Task prompt ▸ Determine how many lines in the data below contain "their" and write only that number.
┄┄┄┄┄┄┄┄┄┄┄┄┄┄┄┄┄┄┄┄
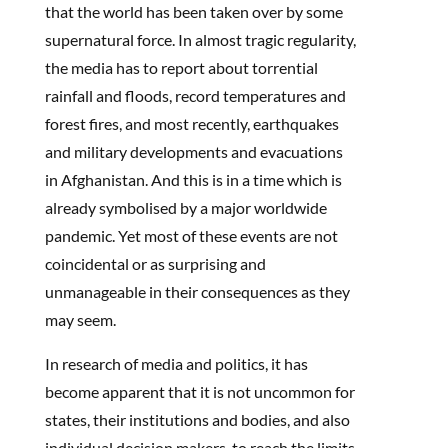
that the world has been taken over by some
supernatural force. In almost tragic regularity,
the media has to report about torrential
rainfall and floods, record temperatures and
forest fires, and most recently, earthquakes
and military developments and evacuations
in Afghanistan. And this is in a time which is
already symbolised by a major worldwide
pandemic. Yet most of these events are not
coincidental or as surprising and
unmanageable in their consequences as they
may seem.
In research of media and politics, it has
become apparent that it is not uncommon for
states, their institutions and bodies, and also
individual decision makers, to reach the limits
┄┄┄┄┄┄┄┄┄┄┄┄┄┄┄┄┄┄┄┄
Solution below ▸ 2